**DATA TO USE**
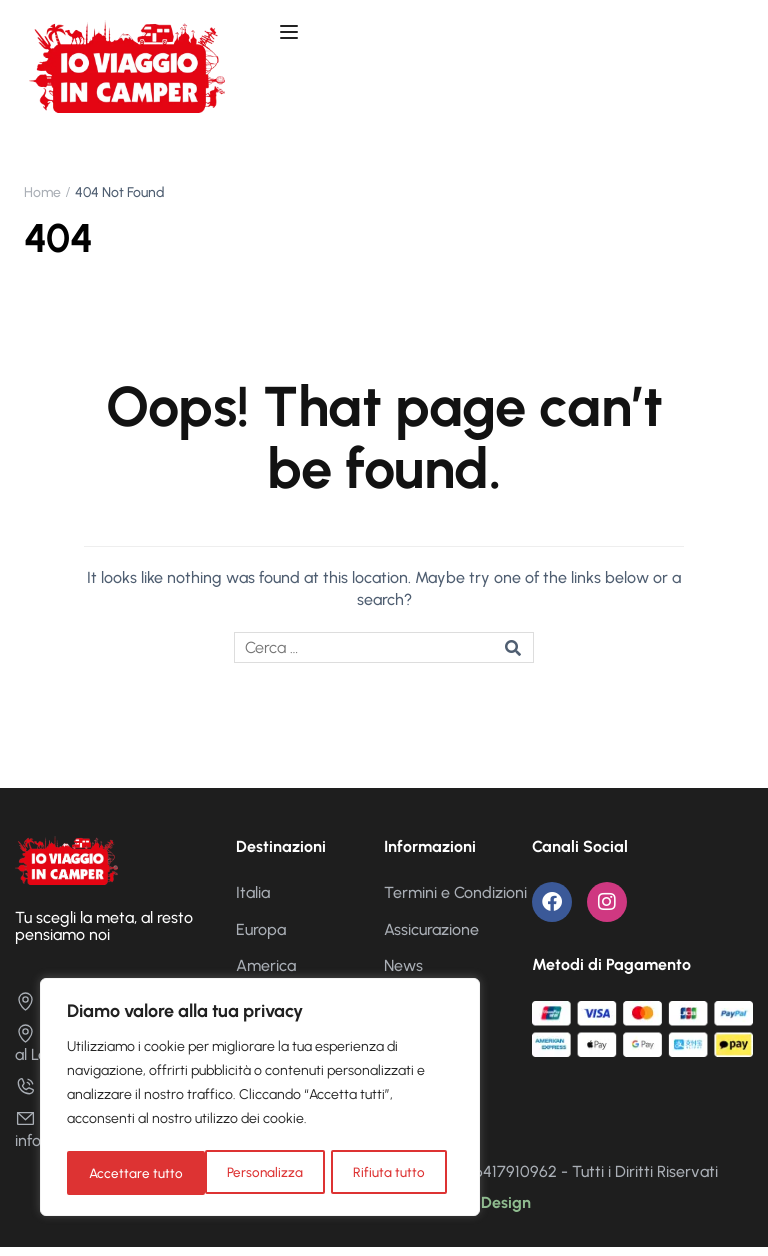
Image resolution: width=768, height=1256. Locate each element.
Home (42, 200)
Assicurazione (431, 937)
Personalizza (126, 1172)
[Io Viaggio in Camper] (66, 866)
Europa (261, 937)
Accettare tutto (384, 1172)
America (266, 973)
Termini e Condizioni (455, 901)
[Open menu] (291, 35)
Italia (253, 901)
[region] (260, 1099)
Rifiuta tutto (251, 1172)
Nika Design (487, 1210)
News (403, 973)
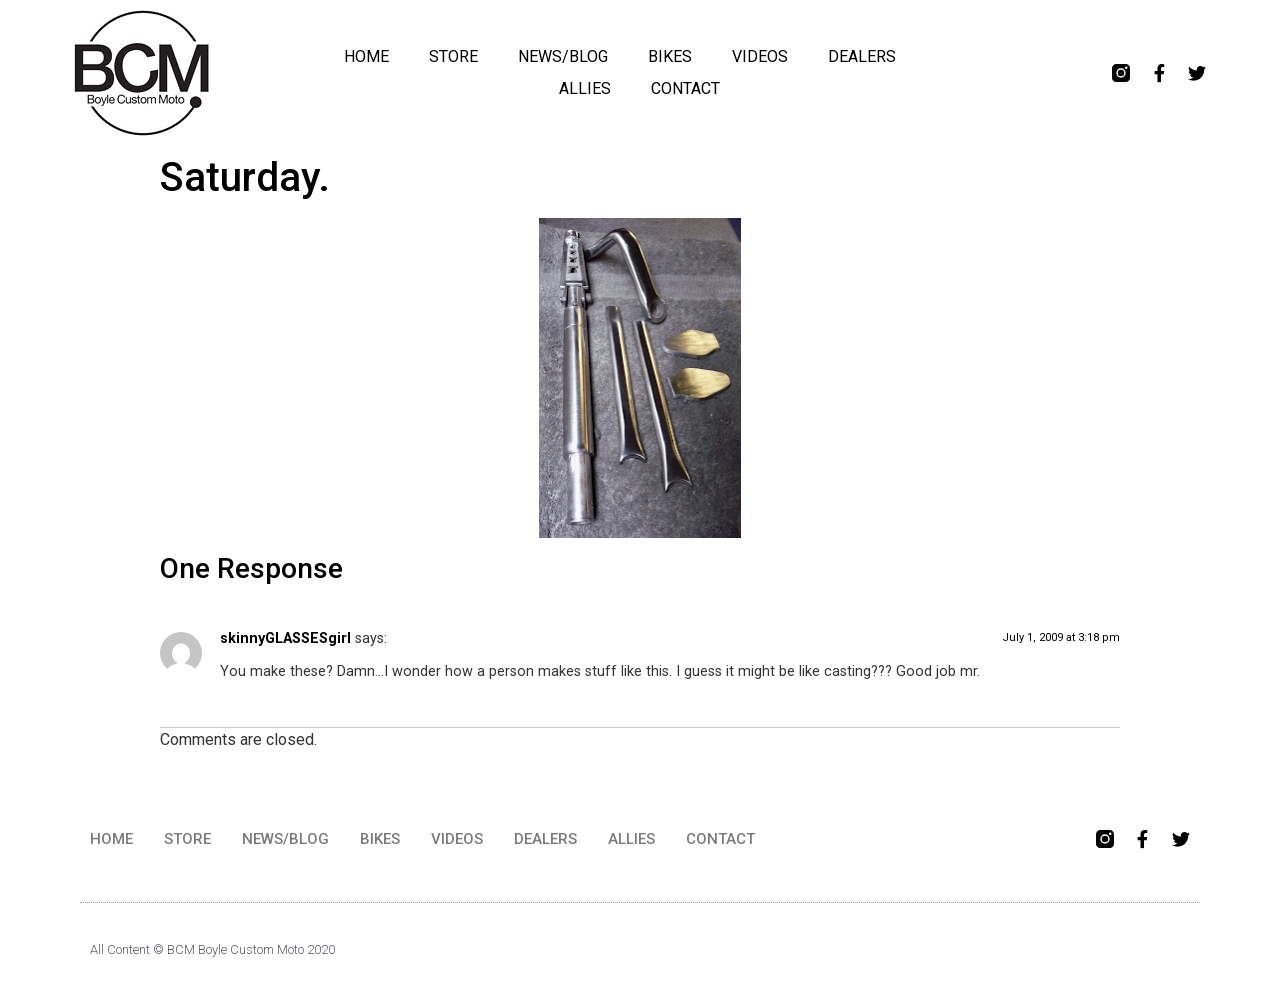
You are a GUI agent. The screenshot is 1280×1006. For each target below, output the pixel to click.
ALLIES (585, 88)
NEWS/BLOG (563, 56)
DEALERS (862, 56)
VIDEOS (760, 56)
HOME (366, 56)
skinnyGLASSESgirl (285, 638)
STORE (453, 56)
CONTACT (685, 88)
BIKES (670, 56)
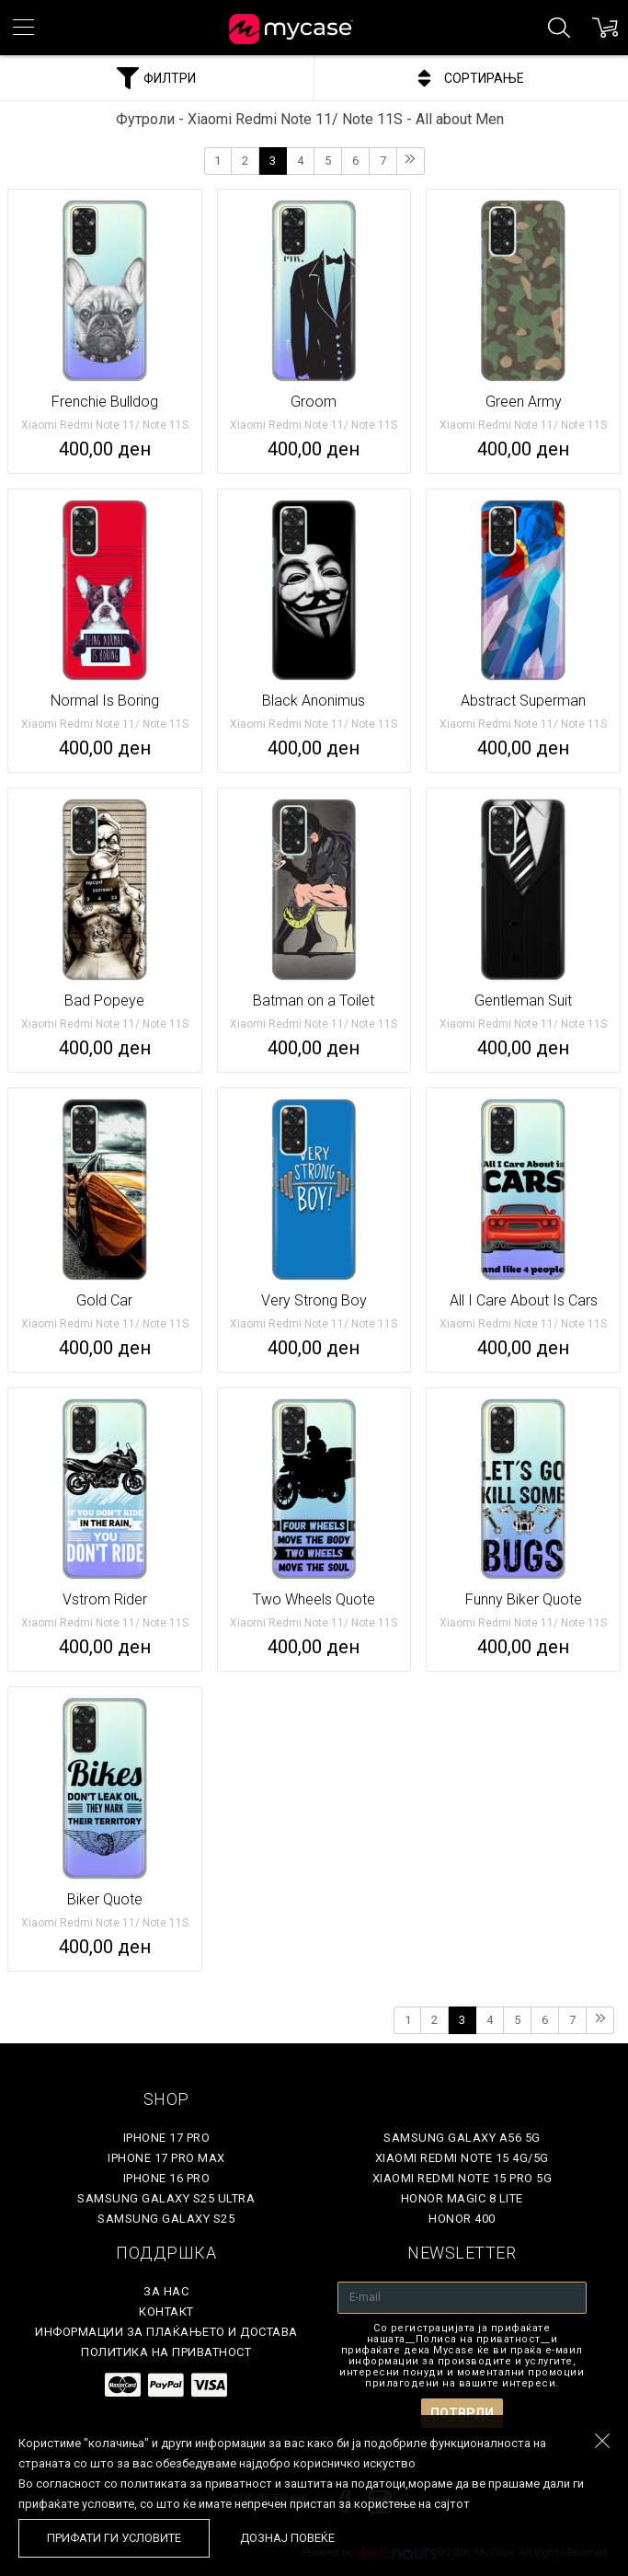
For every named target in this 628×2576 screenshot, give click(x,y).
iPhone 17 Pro (167, 2138)
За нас (165, 2291)
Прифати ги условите (114, 2538)
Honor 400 (462, 2218)
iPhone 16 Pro (167, 2178)
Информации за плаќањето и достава (166, 2332)
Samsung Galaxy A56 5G (462, 2138)
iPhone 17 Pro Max (166, 2158)
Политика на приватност (166, 2352)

**BRIEF**
Nothing should appear in the output except the lines from the one with "iPhone 16 Pro (167, 2178)" through the end of the records above, copied exactly.

**RESPONSE BOX**
iPhone 16 Pro (167, 2178)
Информации за плаќањето и достава (166, 2332)
Samsung Galaxy A56 5G (462, 2138)
iPhone 17 Pro Max (166, 2158)
Политика на приватност (166, 2352)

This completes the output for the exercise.